(Data items)
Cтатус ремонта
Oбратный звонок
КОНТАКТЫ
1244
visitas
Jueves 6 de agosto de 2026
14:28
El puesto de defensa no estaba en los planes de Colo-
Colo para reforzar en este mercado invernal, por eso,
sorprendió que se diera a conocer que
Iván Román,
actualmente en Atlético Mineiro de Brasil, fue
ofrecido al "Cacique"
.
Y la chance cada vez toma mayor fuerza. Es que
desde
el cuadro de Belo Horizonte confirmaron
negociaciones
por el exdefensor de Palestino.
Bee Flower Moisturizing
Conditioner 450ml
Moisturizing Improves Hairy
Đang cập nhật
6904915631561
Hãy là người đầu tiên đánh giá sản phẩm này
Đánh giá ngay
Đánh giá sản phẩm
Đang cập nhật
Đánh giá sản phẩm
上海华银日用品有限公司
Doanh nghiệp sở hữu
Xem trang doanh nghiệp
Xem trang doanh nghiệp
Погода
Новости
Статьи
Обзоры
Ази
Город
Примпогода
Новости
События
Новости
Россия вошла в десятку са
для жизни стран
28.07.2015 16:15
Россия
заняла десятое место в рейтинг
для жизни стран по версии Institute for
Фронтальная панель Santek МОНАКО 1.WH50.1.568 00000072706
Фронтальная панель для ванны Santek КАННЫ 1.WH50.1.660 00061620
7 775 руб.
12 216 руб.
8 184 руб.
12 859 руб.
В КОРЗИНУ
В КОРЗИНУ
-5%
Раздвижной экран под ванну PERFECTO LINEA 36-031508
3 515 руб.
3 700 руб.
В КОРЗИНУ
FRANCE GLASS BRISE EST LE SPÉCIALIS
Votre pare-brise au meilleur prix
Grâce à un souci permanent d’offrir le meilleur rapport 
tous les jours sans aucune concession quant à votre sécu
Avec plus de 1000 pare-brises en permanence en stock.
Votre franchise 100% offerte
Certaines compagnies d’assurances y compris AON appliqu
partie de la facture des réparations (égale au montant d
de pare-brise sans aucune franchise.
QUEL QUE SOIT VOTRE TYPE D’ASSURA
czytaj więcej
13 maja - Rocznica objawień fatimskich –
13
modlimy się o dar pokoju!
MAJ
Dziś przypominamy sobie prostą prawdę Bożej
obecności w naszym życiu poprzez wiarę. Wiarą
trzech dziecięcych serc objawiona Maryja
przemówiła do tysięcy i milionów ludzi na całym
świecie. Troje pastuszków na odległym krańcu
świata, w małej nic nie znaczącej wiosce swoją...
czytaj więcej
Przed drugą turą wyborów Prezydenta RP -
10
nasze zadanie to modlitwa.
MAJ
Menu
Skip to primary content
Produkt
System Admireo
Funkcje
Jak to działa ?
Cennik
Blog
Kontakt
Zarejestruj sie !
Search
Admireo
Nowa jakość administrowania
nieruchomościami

* * *

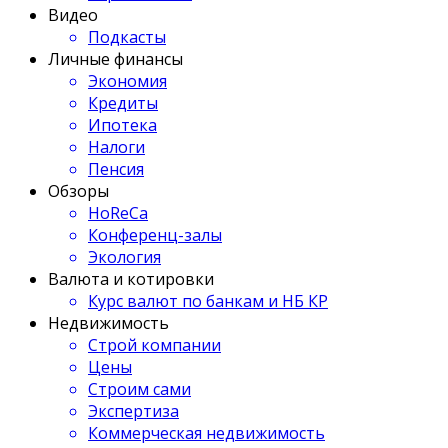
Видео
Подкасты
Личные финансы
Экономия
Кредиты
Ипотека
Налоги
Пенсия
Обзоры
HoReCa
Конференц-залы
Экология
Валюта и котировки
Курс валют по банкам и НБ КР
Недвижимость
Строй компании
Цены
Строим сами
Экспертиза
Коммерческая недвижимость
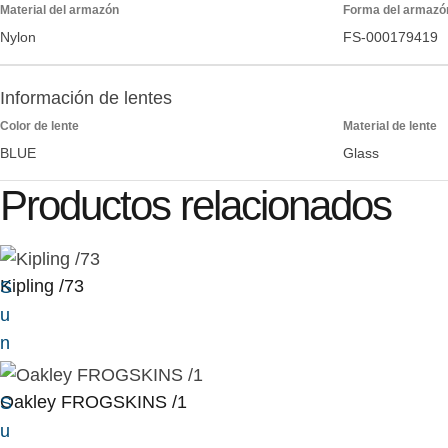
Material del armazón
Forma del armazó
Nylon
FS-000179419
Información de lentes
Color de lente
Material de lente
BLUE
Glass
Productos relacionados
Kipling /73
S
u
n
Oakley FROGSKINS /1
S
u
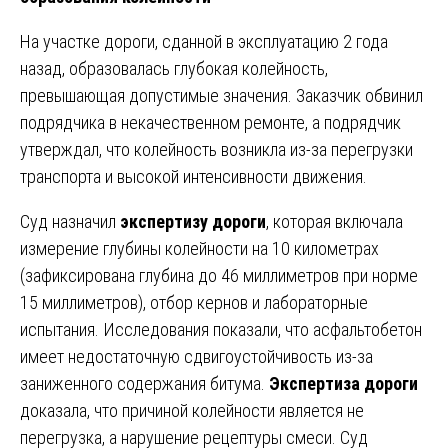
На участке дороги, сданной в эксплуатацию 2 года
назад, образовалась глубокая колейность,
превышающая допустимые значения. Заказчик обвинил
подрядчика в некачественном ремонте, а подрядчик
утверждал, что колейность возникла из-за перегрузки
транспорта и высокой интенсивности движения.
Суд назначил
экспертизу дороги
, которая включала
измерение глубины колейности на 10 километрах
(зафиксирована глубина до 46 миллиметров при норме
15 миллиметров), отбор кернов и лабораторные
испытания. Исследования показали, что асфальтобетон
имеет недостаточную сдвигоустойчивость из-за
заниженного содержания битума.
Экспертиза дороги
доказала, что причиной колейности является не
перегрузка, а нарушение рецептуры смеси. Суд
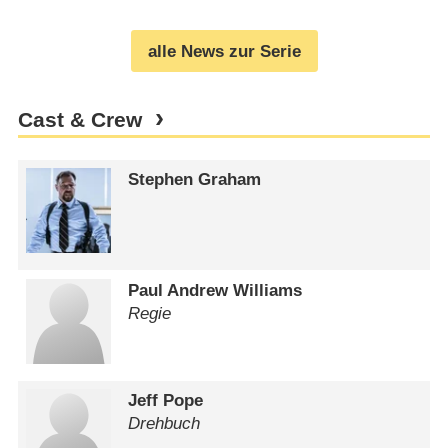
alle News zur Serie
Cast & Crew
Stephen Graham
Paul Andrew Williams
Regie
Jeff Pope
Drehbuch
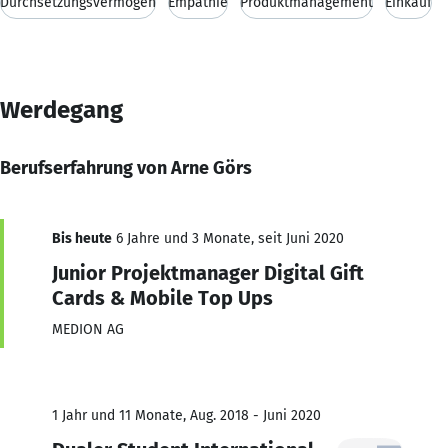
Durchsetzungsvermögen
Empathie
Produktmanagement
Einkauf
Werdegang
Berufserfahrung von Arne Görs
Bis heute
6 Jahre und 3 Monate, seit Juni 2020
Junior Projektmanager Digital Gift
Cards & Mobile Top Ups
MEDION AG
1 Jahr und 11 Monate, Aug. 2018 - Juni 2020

Problem statement
Scan the records above and show every line in which the word "sans" occurs.

Result of the exercise
tous les jours sans aucune concession quant à votre sécu
de pare-brise sans aucune franchise.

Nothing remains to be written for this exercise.